Ancient sharks have left their bite marks on the fossils of numerous dinosaur-era and pre-dinosaur-era paleo creatures including marine mammals, ray-finned fishes and reptiles — even pterosaurs, flying reptiles that lived during the dinosaur age, The oldest evidence of shark-on-shark predation dates to the Devonian period (419.2 million to 358.9 million years ago), when the shark Cladoselache gulped down another shark, whose remains were fossilized in its gut contents. [Source: Live Science]
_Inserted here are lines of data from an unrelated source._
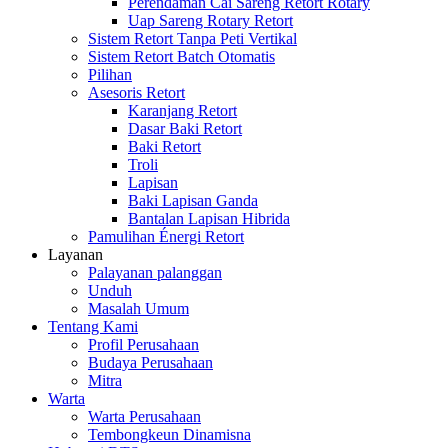
Perendaman Cai Sareng Retort Rotary
Uap Sareng Rotary Retort
Sistem Retort Tanpa Peti Vertikal
Sistem Retort Batch Otomatis
Pilihan
Asesoris Retort
Karanjang Retort
Dasar Baki Retort
Baki Retort
Troli
Lapisan
Baki Lapisan Ganda
Bantalan Lapisan Hibrida
Pamulihan Énergi Retort
Layanan
Palayanan palanggan
Unduh
Masalah Umum
Tentang Kami
Profil Perusahaan
Budaya Perusahaan
Mitra
Warta
Warta Perusahaan
Tembongkeun Dinamisna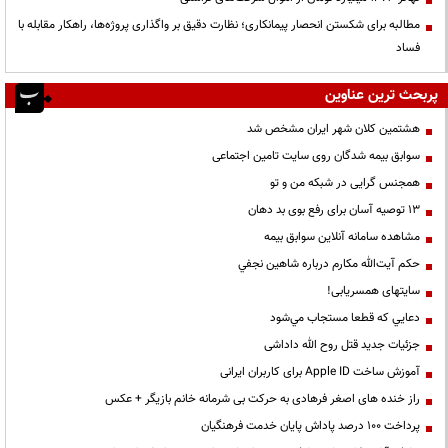
مطالبه برای شکستن انحصار پیمانکاری؛ نظارت دقیق بر واگذاری پروژه‌ها، راهکار مقابله با
فساد
پربحث ترین عناوین
هشتمین کلان شهر ایران مشخص شد
سوابق بیمه شدگان روی سایت تامین اجتماعی
همجنس گرایی در شبکه من و تو
13 توصیه آسان برای رفع بوی بد دهان
مشاهده سامانه آنلاين سوابق بیمه
حكم آيت‌الله مكارم درباره شاهين نجفي
سایتهای همسریابی!
دعايي كه قطعا مستجاب مي‌شود
جزئیات جدید قتل روح الله داداشی
آموزش ساخت Apple ID برای کاربران ایرانی
راز خنده های اصغر فرهادی به حرکت بی شرمانه خانم بازیگر + عکس
پرداخت ۱۰۰ درصد پاداش پایان خدمت فرهنگیان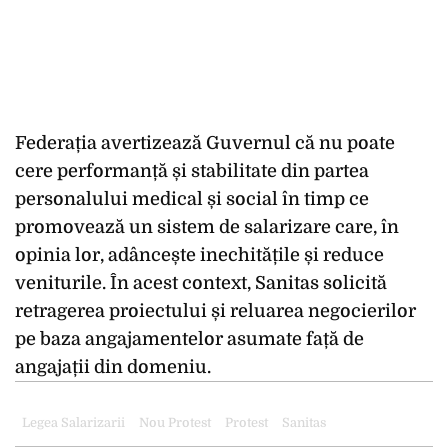
Federația avertizează Guvernul că nu poate
cere performanță și stabilitate din partea
personalului medical și social în timp ce
promovează un sistem de salarizare care, în
opinia lor, adâncește inechitățile și reduce
veniturile. În acest context, Sanitas solicită
retragerea proiectului și reluarea negocierilor
pe baza angajamentelor asumate față de
angajații din domeniu.
Legea Salarizarii
Nou Protest
Protest
Sanitas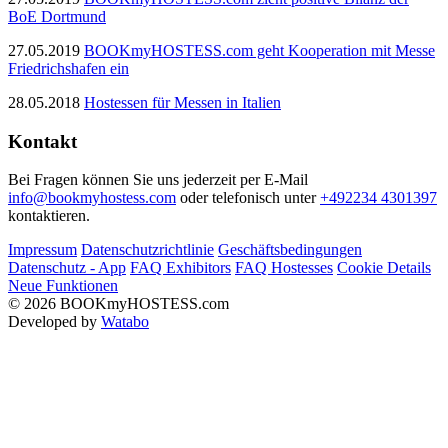
BoE Dortmund
27.05.2019
BOOKmyHOSTESS.com geht Kooperation mit Messe
Friedrichshafen ein
28.05.2018
Hostessen für Messen in Italien
Kontakt
Bei Fragen können Sie uns jederzeit per E-Mail
info@bookmyhostess.com
oder telefonisch unter
+492234 4301397
kontaktieren.
Impressum
Datenschutzrichtlinie
Geschäftsbedingungen
Datenschutz - App
FAQ Exhibitors
FAQ Hostesses
Cookie Details
Neue Funktionen
© 2026 BOOKmyHOSTESS.com
Developed by
Watabo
Websites and Resources: Shark Foundation shark.swiss ; International Shark Attack Files, Florida Museum of Natural History, University of Florida floridamuseum.ufl.edu/shark-attacks ; Animal Diversity Web (ADW) animaldiversity.org; National Oceanic and Atmospheric Administration (NOAA) noaa.gov; Fishbase fishbase.se ; Encyclopedia of Life eol.org ; Smithsonian Oceans Portal ocean.si.edu/ocean-life-ecosystems ; Woods Hole Oceanographic Institute whoi.edu ; Cousteau Society cousteau.org ; Monterey Bay Aquarium montereybayaquarium.org ; MarineBio marinebio.org/oceans/creatures

First Sharks


fossil of the late-Carboniferous-Early-Permian period shark Lebachacanthus senckenbergianus from 350 to 300 million years ago

One of the oldest known sharks is “ doliodus problematicus”, a bottom-dwelling predator resembling a modern angel shark except that it had 60 scissorlike teeth to sheer through the bony armor that covered fish prey it fed on. It also had a pair of bony spines protruding from the front edge of its fins, which extended sideways behind the head and are more similar to features found on bony fish rather than sharks. A well- preserved fossil of this creature was found in rock dated to 409 million years ago in New Brunswick, Canada.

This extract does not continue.